Open ScottTodd opened 1 year ago
Seeing more of these after https://github.com/iree-org/iree/pull/11522, @bjacob
https://github.com/iree-org/iree/actions/runs/3915922435/jobs/6694551641
Looking now.
question - how can I trigger Windows CI on a PR ?
question - how can I trigger Windows CI on a PR ?
You have to remove && needs.setup.outputs.ci-stage == 'postsubmit'
from here: https://github.com/iree-org/iree/blob/fc610481f467d1996ad58f0105a61535a99ad593/.github/workflows/ci.yml#L161-L163
(I'm still working on making that job run on presubmit)
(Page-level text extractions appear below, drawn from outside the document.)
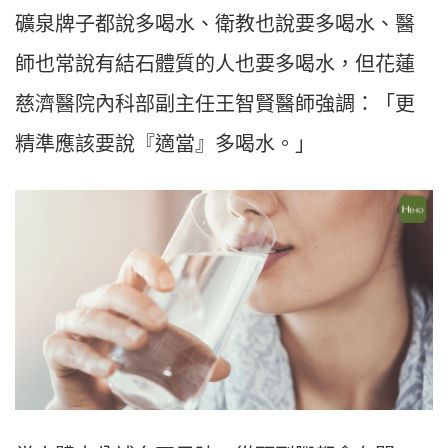
礦泉牌子都說多喝水、衛教也說要多喝水、醫
師也常說有結石體質的人也要多喝水，但花蓮
慈濟醫院內科部副主任王智賢醫師強調：「更
精準應該要說『適當』多喝水。」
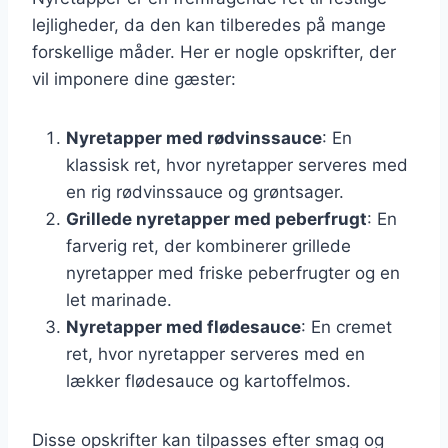
lejligheder, da den kan tilberedes på mange
forskellige måder. Her er nogle opskrifter, der
vil imponere dine gæster:
Nyretapper med rødvinssauce
: En
klassisk ret, hvor nyretapper serveres med
en rig rødvinssauce og grøntsager.
Grillede nyretapper med peberfrugt
: En
farverig ret, der kombinerer grillede
nyretapper med friske peberfrugter og en
let marinade.
Nyretapper med flødesauce
: En cremet
ret, hvor nyretapper serveres med en
lækker flødesauce og kartoffelmos.
Disse opskrifter kan tilpasses efter smag og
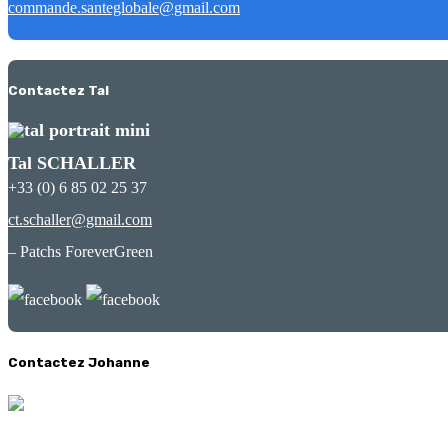
commande.santeglobale@gmail.com
Contactez Tal
Tal SCHALLER
+33 (0) 6 85 02 25 37
ct.schaller@gmail.com
– Patchs ForeverGreen
Contactez Johanne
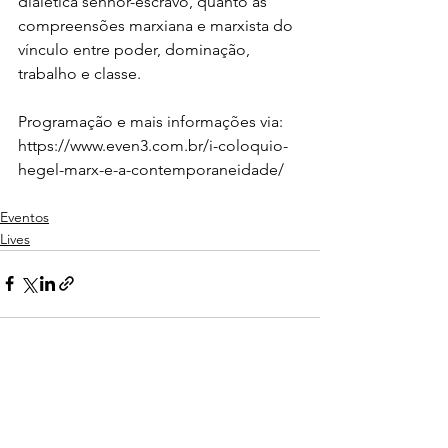
dialética senhor-escravo, quanto as 
compreensões marxiana e marxista do 
vínculo entre poder, dominação, 
trabalho e classe.
Programação e mais informações via:
https://www.even3.com.br/i-coloquio-
hegel-marx-e-a-contemporaneidade/
Eventos
Lives
Ver tudo
Posts recentes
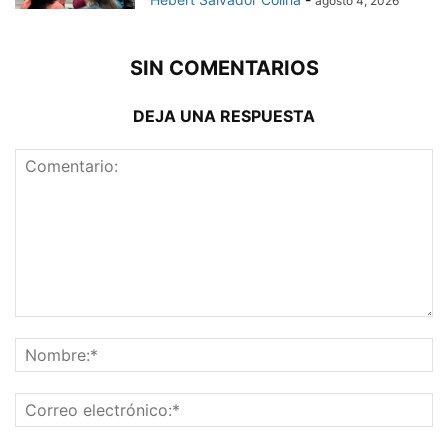
agosto 4, 2026
SIN COMENTARIOS
DEJA UNA RESPUESTA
Filed #11843 to investigate the cryptic assertion failure whenever a ukernel fails (non-Windows-specific). Once that's fixed, we will hopefully be able to better understand what is going wrong with ukernels on Windows.
Fixed by #11842
Fixed by #11842
The tests are still disabled though? https://github.com/openxla/iree/blob/3f1c154e45fd0f9426bbed9d0b8c9fea3db7a04c/build_tools/cmake/ctest_all.sh#L84-L88
oh ok, i thought "get them to stop complaining" was deemed enough.
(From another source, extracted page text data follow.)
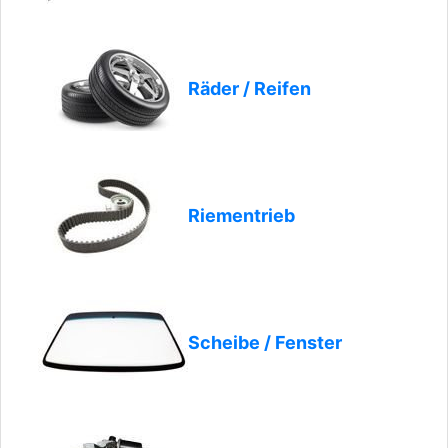
Räder / Reifen
Riementrieb
Scheibe / Fenster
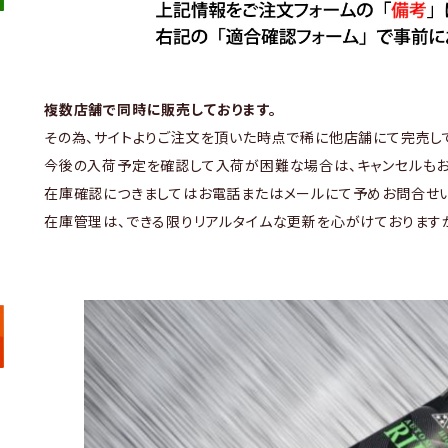
複数店舗で同時に販売しております。
その為、サイトよりご注文を頂いた時点で稀に他店舗にて完売し
今後の入荷予定を確認して入荷が困難な場合は、キャンセルもお
在庫確認につきましてはお電話またはメールにて予めお問合せい
在庫管理は、できる限りリアルタイムな更新を心がけております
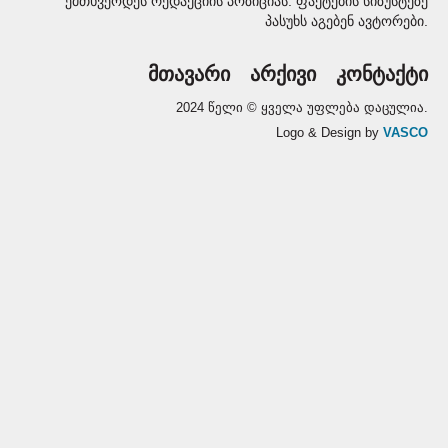
ემთხვეოდეს რედაქციის პოზიციას. ფაქტების სიზუსტეზე
პასუხს აგებენ ავტორები.
მთავარი
არქივი
კონტაქტი
2024 წელი © ყველა უფლება დაცულია.
Logo & Design by
VASCO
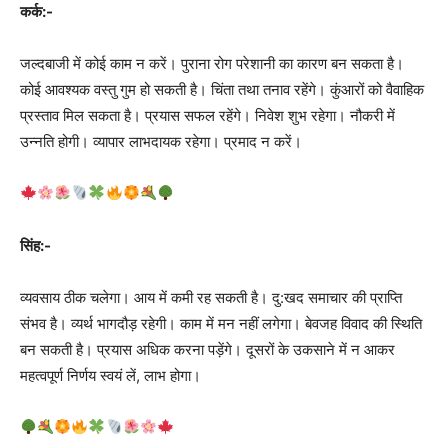
कर्क:-
जल्दबाजी में कोई काम न करें। पुराना रोग परेशानी का कारण बन सकता है।
कोई आवश्यक वस्तु गुम हो सकती है। चिंता तथा तनाव रहेंगे। कुंआरों को वैवाहिक
प्रस्ताव मिल सकता है। प्रयास सफल रहेंगे। निवेश शुभ रहेगा। नौकरी में
उन्नति होगी। व्यापार लाभदायक रहेगा। प्रमाद न करें।
सिंह:-
व्यवसाय ठीक चलेगा। आय में कमी रह सकती है। दु:खद समाचार की प्राप्ति
संभव है। व्यर्थ भागदौड़ रहेगी। काम में मन नहीं लगेगा। बेवजह विवाद की स्थिति
बन सकती है। प्रयास अधिक करना पड़ेंगे। दूसरों के उकसाने में न आकर
महत्वपूर्ण निर्णय स्वयं लें, लाभ होगा।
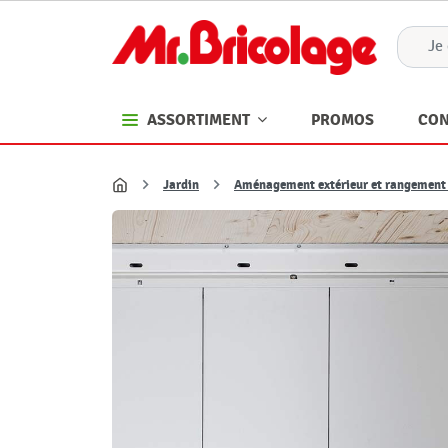
PROMOS
CON
ASSORTIMENT
Jardin
Aménagement extérieur et rangement 
Accueil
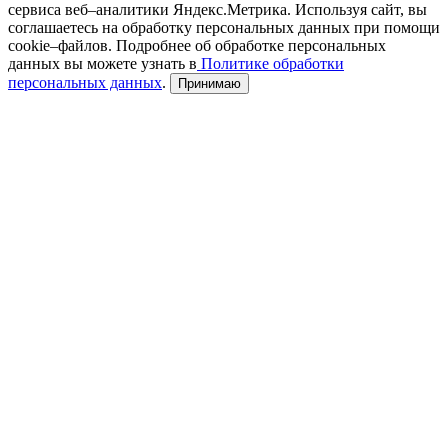
сервиса веб–аналитики Яндекс.Метрика. Используя сайт, вы
соглашаетесь на обработку персональных данных при помощи
cookie–файлов. Подробнее об обработке персональных
данных вы можете узнать в
Политике обработки
персональных данных
.
Принимаю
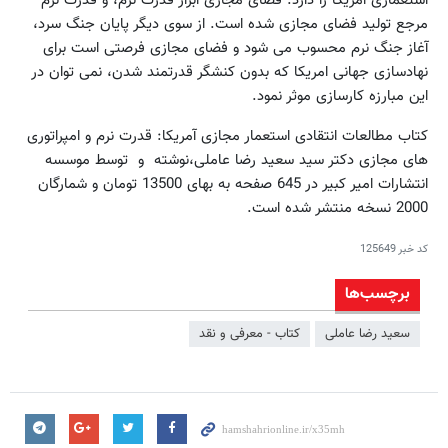
استعماری امریکا را دارد. فضای مجازی ابزار قدرت نرم، و قدرت نرم
مرجع تولید فضای مجازی شده است. از سوی دیگر پایان جنگ سرد،
آغاز جنگ نرم محسوب می شود و فضای مجازی فرصتی است برای
نهادسازی جهانی امریکا که بدون کنشگر قدرتمند شدن، نمی توان در
این مبارزه کارسازی موثر نمود.
کتاب مطالعات انتقادی استعمار مجازی آمریکا: قدرت نرم و امپراتوری
های مجازی دکتر سید سعید رضا عاملی،نوشته و توسط موسسه
انتشارات امیر کبیر در 645 صفحه به بهای 13500 تومان و شمارگان
2000 نسخه منتشر شده است.
کد خبر
125649
برچسب‌ها
سعید رضا عاملی
کتاب - معرفی و نقد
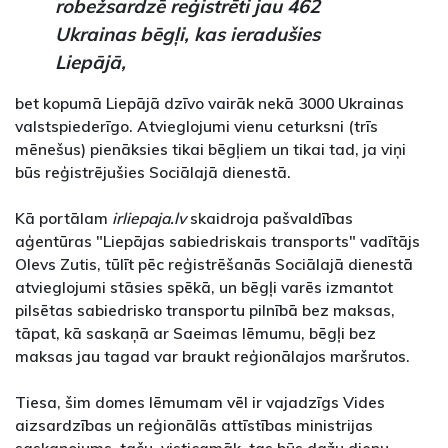
robežsardzē reģistrēti jau 462
Ukrainas bēgļi, kas ieradušies
Liepājā,
bet kopumā Liepājā dzīvo vairāk nekā 3000 Ukrainas
valstspiederīgo. Atvieglojumi vienu ceturksni (trīs
mēnešus) pienāksies tikai bēgļiem un tikai tad, ja viņi
būs reģistrējušies Sociālajā dienestā.
Kā portālam
irliepaja.lv
skaidroja pašvaldības
aģentūras "Liepājas sabiedriskais transports" vadītājs
Olevs Zutis, tūlīt pēc reģistrēšanās Sociālajā dienestā
atvieglojumi stāsies spēkā, un bēgļi varēs izmantot
pilsētas sabiedrisko transportu pilnībā bez maksas,
tāpat, kā saskaņā ar Saeimas lēmumu, bēgļi bez
maksas jau tagad var braukt reģionālajos maršrutos.
Tiesa, šim domes lēmumam vēl ir vajadzīgs Vides
aizsardzības un reģionālās attīstības ministrijas
saskaņojums, taču, visticamāk, tas būs dažu dienu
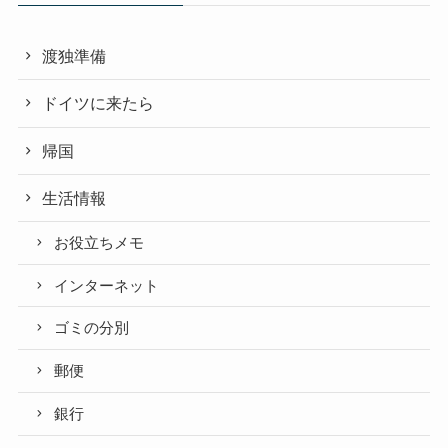
渡独準備
ドイツに来たら
帰国
生活情報
お役立ちメモ
インターネット
ゴミの分別
郵便
銀行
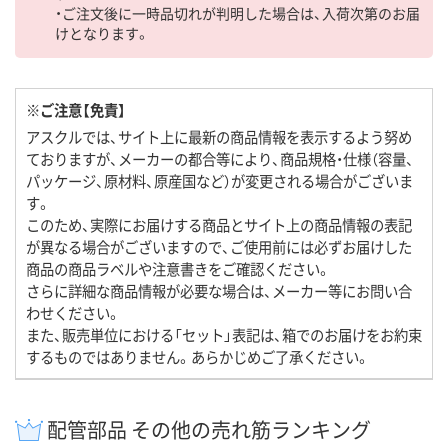
・ご注文後に一時品切れが判明した場合は、入荷次第のお届
けとなります。
※ご注意【免責】
アスクルでは、サイト上に最新の商品情報を表示するよう努め
ておりますが、メーカーの都合等により、商品規格・仕様（容量、
パッケージ、原材料、原産国など）が変更される場合がございま
す。
このため、実際にお届けする商品とサイト上の商品情報の表記
が異なる場合がございますので、ご使用前には必ずお届けした
商品の商品ラベルや注意書きをご確認ください。
さらに詳細な商品情報が必要な場合は、メーカー等にお問い合
わせください。
また、販売単位における「セット」表記は、箱でのお届けをお約束
するものではありません。あらかじめご了承ください。
配管部品 その他の売れ筋ランキング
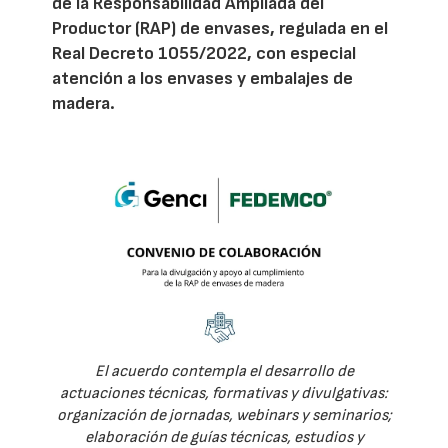
de la Responsabilidad Ampliada del
Productor (RAP) de envases, regulada en el
Real Decreto 1055/2022, con especial
atención a los envases y embalajes de
madera.
El acuerdo contempla el desarrollo de
actuaciones técnicas, formativas y divulgativas:
organización de jornadas, webinars y seminarios;
elaboración de guías técnicas, estudios y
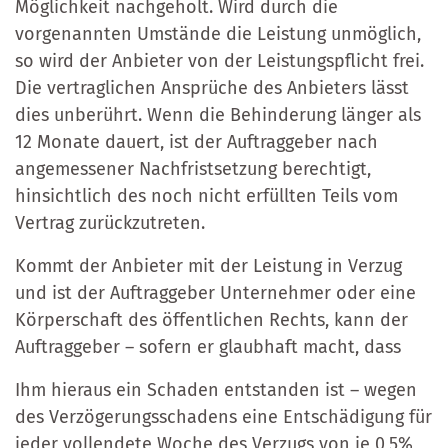
Möglichkeit nachgeholt. Wird durch die
vorgenannten Umstände die Leistung unmöglich,
so wird der Anbieter von der Leistungspflicht frei.
Die vertraglichen Ansprüche des Anbieters lässt
dies unberührt. Wenn die Behinderung länger als
12 Monate dauert, ist der Auftraggeber nach
angemessener Nachfristsetzung berechtigt,
hinsichtlich des noch nicht erfüllten Teils vom
Vertrag zurückzutreten.
Kommt der Anbieter mit der Leistung in Verzug
und ist der Auftraggeber Unternehmer oder eine
Körperschaft des öffentlichen Rechts, kann der
Auftraggeber – sofern er glaubhaft macht, dass
Ihm hieraus ein Schaden entstanden ist – wegen
des Verzögerungsschadens eine Entschädigung für
jeder vollendete Woche des Verzugs von je 0,5%,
No, this is tracking making the code work on Windows (or at least investigating enough to say that something in the tests themselves is different/broken on Windows).
We're very close to no tests excluded on only Windows - looks like only a few microkernel tests are excluded now.
@ScottTodd, thanks for the explanation. Now would be a great time to retry this. Ukernel test errors are now fatal, aborting near the root cause, so a stack trace would likely allow to resolve this for good.
Does this help?
Start 48: iree/tests/e2e/matmul/e2e_matmul_direct_i8_small_ukernel_vmvx_local-task
48: Test command: D:\dev\projects\iree-build\tools\iree-e2e-matmul-test.exe "D:/dev/projects/iree-build/tests/e2e/matmul/e2e_matmul_direct_i8_small_ukernel_vmvx_local-task.yaml" "--device=local-task"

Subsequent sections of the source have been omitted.